Pasien harus ditangani dengan perhatian khusus untuk saluran udara dan
stabilitas hemodinamik, status cairan, luka / terbakar perawatan, dan
kontrol nyeri. Perawatan di ED harus diarahkan untuk penggantian cairan
dan koreksi elektrolit. Pengobatan terutama suportif dan simptomatik.
Beberapa telah menganjurkan kortikosteroid, siklofosfamid,
plasmapheresis, hemodialisis, dan immunoglobulin.
Mengelola lesi oral dengan obat kumur. anestesi topikal berguna dalam
mengurangi rasa sakit dan memungkinkan pasien untuk mengambil
cairan.
lesi kulit diperlakukan sebagai luka bakar. Area kulit gundul harus ditutupi
dengan kompres salin atau larutan Burow.
Setelah hari kedua di rumah sakit, asupan oral cairan yang disediakan oleh
tabung nasogastrik sering dimulai, sehingga cairan intravena dapat
meruncing progresif dan dihentikan, biasanya dalam 2 minggu.
Pengendalian infeksi
Pasien dengan sindrom Stevens-Johnson berada pada risiko tinggi infeksi.
teknik menyusui penanganan dan / atau reverse-isolasi steril sangat
penting untuk mengurangi risiko infeksi nosokomial. Budaya darah,
kateter, tabung lambung, dan tabung urin harus dilakukan secara teratur.
Pilihan antibiotik biasanya didasarkan pada bakteri hadir pada kulit. Karena
farmakokinetik gangguan, mirip dengan yang hadir pada pasien luka
bakar, pemberian dosis tinggi mungkin diperlukan untuk mencapai tingkat
terapeutik. Pemantauan kadar serum diperlukan untuk menyesuaikan
dosis.
Perawatan kulit
pendekatan perawatan kulit beberapa telah dijelaskan. debridement luas dari
epidermis nonviable, diikuti oleh penutup langsung dengan dressing
biologis, adalah salah satu perawatan yang direkomendasikan. dressing
biologis mungkin termasuk yang berikut:
imunomodulator Terapi
Sindrom Stevens-Johnson adalah gangguan langka dengan tingkat mortalitas
dan morbiditas yang relatif tinggi. Sampai saat ini, karena kurangnya
konsensus mengenai modalitas terapi yang diusulkan, manajemen yang
mendukung intensif dan penarikan obat menyinggung tetap standar
kriteria.
Untuk intervensi apapun, calon uji coba terkontrol secara acak akan menjadi
langkah yang paling tepat untuk memvalidasi penggunaannya. Namun,
sejumlah besar pasien yang diperlukan untuk mencapai signifikansi
statistik. Selanjutnya, untuk alasan etis, penarikan terapi berpotensi
menyelamatkan nyawa demi pengacakan dengan kontrol plasebo tidak
mungkin.
Menariknya, beberapa studi telah membahas efek steroid sistemik atau IVIG
baik pada pembangunan atau hasil dari manifestasi okular pada sindrom
Stevens-Johnson dan nekrolisis epidermal toksik (TEN). pengobatan tidak
muncul untuk memiliki efek pada hasil okular pada pasien dalam dua
laporan. [47, 2]
Pasien dengan SJS memerlukan pemantauan rutin obat dan status mereka.

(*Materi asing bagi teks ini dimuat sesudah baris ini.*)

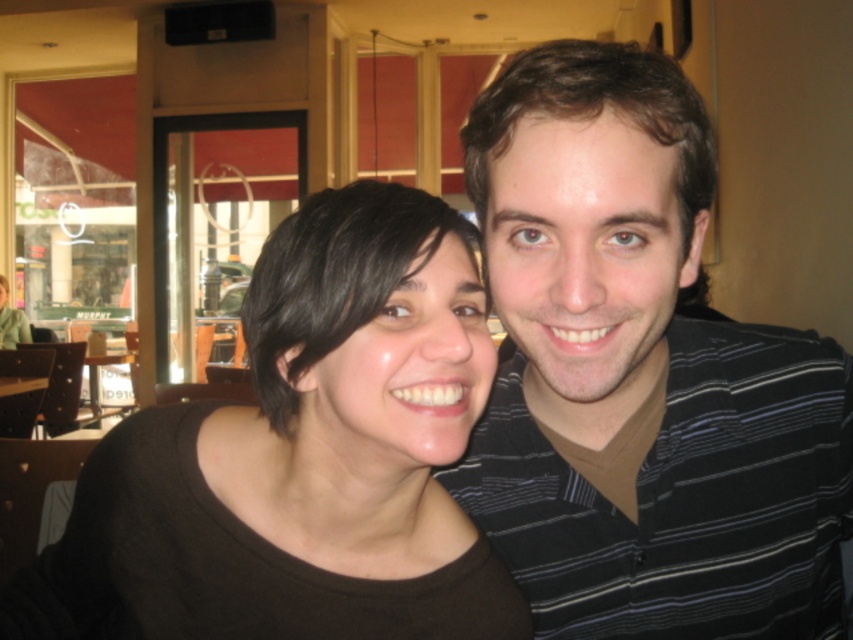 Who is lower down, brown matte shirt at center or matte black shirt at center?

brown matte shirt at center is below.

Between brown matte shirt at center and matte black shirt at center, which one appears on the right side from the viewer's perspective?

Positioned to the right is brown matte shirt at center.

Is point (184, 433) more distant than point (15, 314)?

No, (184, 433) is in front of (15, 314).

Image resolution: width=853 pixels, height=640 pixels. I want to click on brown matte shirt at center, so click(302, 458).

Measure the distance from black striped shirt at right to brown matte shirt at center.

They are 5.33 inches apart.

Locate an element on the screen. The image size is (853, 640). black striped shirt at right is located at coordinates (640, 376).

At what (x,y) coordinates should I click in order to perform the action: click on black striped shirt at right. Please return your answer as a coordinate pair (x, y). The image size is (853, 640). Looking at the image, I should click on (640, 376).

Locate an element on the screen. The image size is (853, 640). black striped shirt at right is located at coordinates (640, 376).

In the scene shown: Which is more to the left, black striped shirt at right or matte black shirt at center?

From the viewer's perspective, matte black shirt at center appears more on the left side.

Is black striped shirt at right shorter than matte black shirt at center?

No, black striped shirt at right is not shorter than matte black shirt at center.

Where is `black striped shirt at right`? This screenshot has width=853, height=640. black striped shirt at right is located at coordinates (640, 376).

You are a GUI agent. You are given a task and a screenshot of the screen. Output one action in this format:
    pyautogui.click(x=<x>, y=<y>)
    Task: Click on the black striped shirt at right
    
    Given the screenshot: What is the action you would take?
    pyautogui.click(x=640, y=376) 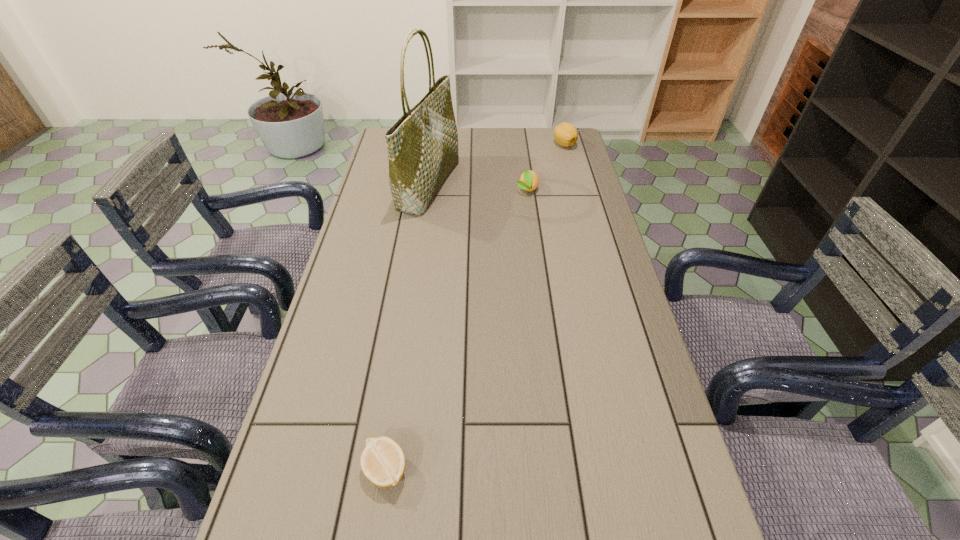 Where is `free area in between the second object from right to left and the shopping bag`? The image size is (960, 540). free area in between the second object from right to left and the shopping bag is located at coordinates (478, 187).

I want to click on free spot between the nearest lemon and the tallest object, so click(x=407, y=327).

Identify the location of vacant space in between the farthest lemon and the shopping bag. The width and height of the screenshot is (960, 540). (496, 165).

Where is `empty space that is in between the leftmost lemon and the rightmost lemon`? empty space that is in between the leftmost lemon and the rightmost lemon is located at coordinates (475, 307).

I want to click on vacant space in between the farthest object and the second farthest lemon, so click(545, 167).

At what (x,y) coordinates should I click in order to perform the action: click on vacant point located between the shopping bag and the second tallest object. Please return your answer as a coordinate pair (x, y). Looking at the image, I should click on (496, 165).

Image resolution: width=960 pixels, height=540 pixels. Find the location of `vacant area that lies between the nearest object and the second nearest lemon`. vacant area that lies between the nearest object and the second nearest lemon is located at coordinates tap(456, 329).

I want to click on free space between the tallest object and the rightmost lemon, so click(496, 165).

The height and width of the screenshot is (540, 960). Find the location of `vacant space that is in between the second shortest object and the shopping bag`. vacant space that is in between the second shortest object and the shopping bag is located at coordinates (478, 187).

The image size is (960, 540). I want to click on vacant point located between the nearest object and the third object from left to right, so click(456, 329). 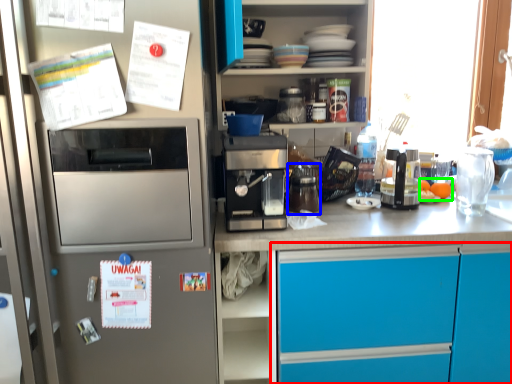 Question: Estimate the real-world distances between objects in this image. Which object is closer to cabinetry (highlighted by a red box), appliance (highlighted by a blue box) or food (highlighted by a green box)?

Choices:
 (A) appliance
 (B) food

Answer: (A) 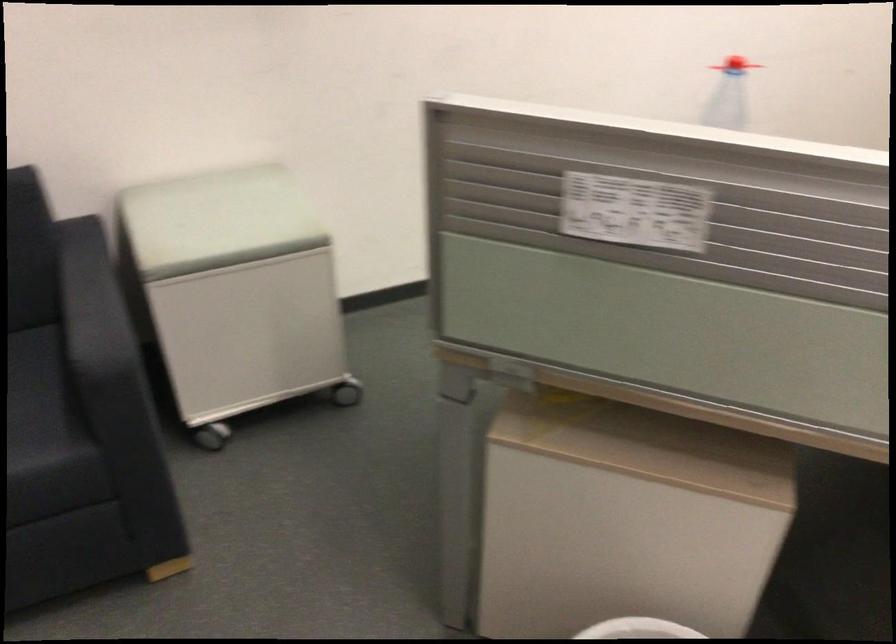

Meskipun pasien dengan eritema multiforme minor dapat diperlakukan
sebagai pasien rawat jalan dengan steroid topikal, mereka dengan eritema
multiforme utama (yaitu, Stevens-Johnson syndrome) harus dirawat di
rumah sakit. Kasus eritema multiforme minor harus diikuti. Beberapa
penulis merekomendasikan harian tindak lanjut.
obat Ringkasan
Tujuan dari farmakoterapi pada pasien dengan sindrom Stevens-Johnson (SJS)
adalah untuk mengurangi morbiditas dan untuk mencegah komplikasi.

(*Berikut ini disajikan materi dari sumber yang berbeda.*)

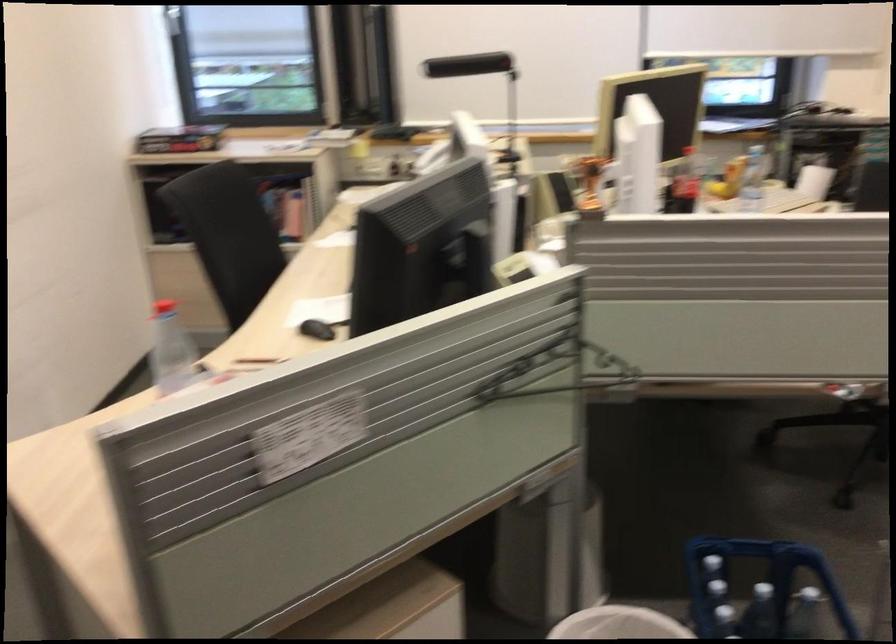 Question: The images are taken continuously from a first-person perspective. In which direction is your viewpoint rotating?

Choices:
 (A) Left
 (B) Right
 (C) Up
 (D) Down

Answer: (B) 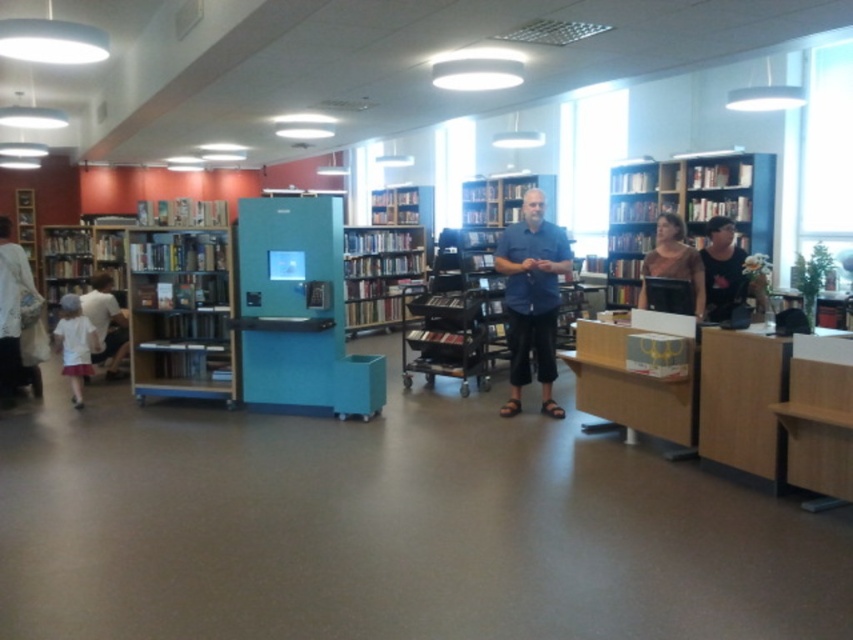 Question: Which point is closer to the camera?

Choices:
 (A) (672, 173)
 (B) (7, 381)
 (C) (15, 198)
 (D) (71, 310)

Answer: (B)

Question: Where is wooden bookcase at right located in relation to white cotton dress at left in the image?

Choices:
 (A) below
 (B) above

Answer: (B)

Question: Which object appears farthest from the camera in this image?

Choices:
 (A) wooden bookshelf at left
 (B) white cotton shirt at left
 (C) wooden bookshelf at center
 (D) matte pink shirt at center

Answer: (A)

Question: Which point is farther from the camera taking this photo?

Choices:
 (A) (554, 404)
 (B) (77, 300)
 (C) (683, 192)
 (D) (33, 250)

Answer: (D)

Question: Is black tank top at right closer to the viewer compared to wooden bookshelf at left?

Choices:
 (A) yes
 (B) no

Answer: (A)

Question: Does wooden bookcase at right have a greater width compared to white cotton dress at left?

Choices:
 (A) no
 (B) yes

Answer: (B) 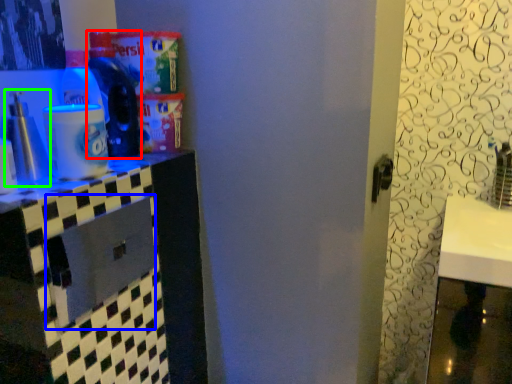 Question: Which object is positioned farthest from bottle (highlighted by a red box)? Select from drawer (highlighted by a blue box) and bottle (highlighted by a green box).

Choices:
 (A) drawer
 (B) bottle

Answer: (A) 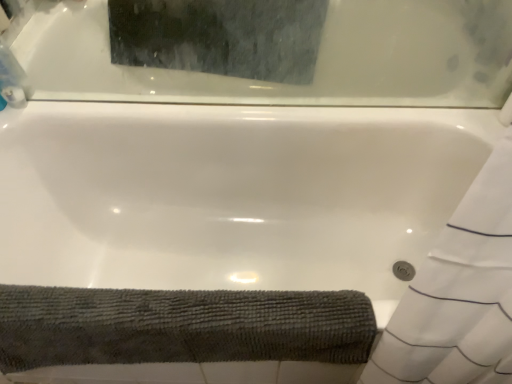 Image resolution: width=512 pixels, height=384 pixels. Find the location of `vacant point above dark gray textured bath towel at lower left (from a real-world perspective)`. vacant point above dark gray textured bath towel at lower left (from a real-world perspective) is located at coordinates (142, 303). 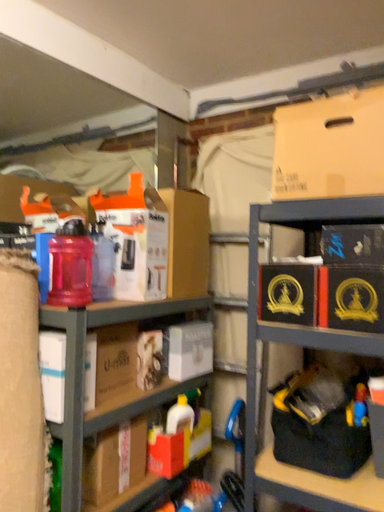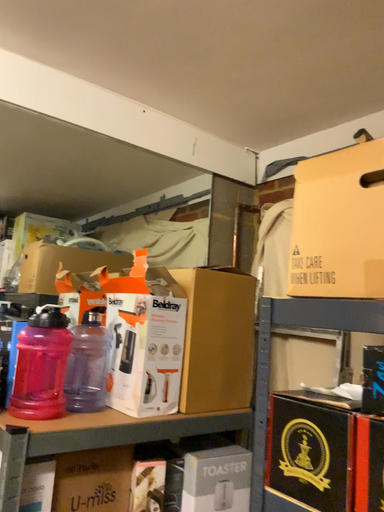 Question: How did the camera likely rotate when shooting the video?

Choices:
 (A) rotated right
 (B) rotated left

Answer: (B)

Tidak ada pengobatan yang spesifik telah secara konsisten terbukti
bermanfaat dalam pengobatan SJS. Pilihan antibiotik untuk penyebab
infeksi tergantung pada penyebab infeksi itu.
Klinis dan laboratorium bukti yang menunjukkan mandat infeksi aliran darah
penggunaan antibiotik. Organisme yang paling umum termasuk
Staphylococcus aureus, Pseudomonas aeruginosa, dan spesies
Enterobacteriaceae. [32]
kortikosteroid
kelas Ringkasan
Agen ini memiliki sifat anti-inflamasi dan menyebabkan efek metabolik yang
mendalam dan bervariasi. Selain itu, agen ini memodifikasi respon
kekebalan tubuh terhadap beragam rangsangan.
imunosupresan
kelas Ringkasan
Agen ini menghambat faktor kunci dari sistem kekebalan tubuh, mengurangi
keseluruhan aktivitas kekebalan tubuh.
Untuk anak-anak dan orang dewasa, basis dosis pada berat badan yang ideal.
Immune Globulin
kelas Ringkasan
Agen ini digunakan untuk meningkatkan aspek klinis dan imunologi penyakit.
Mereka dapat menurunkan produksi autoantibodi, dan mereka dapat
meningkatkan pelarutan dan penghapusan kompleks imun.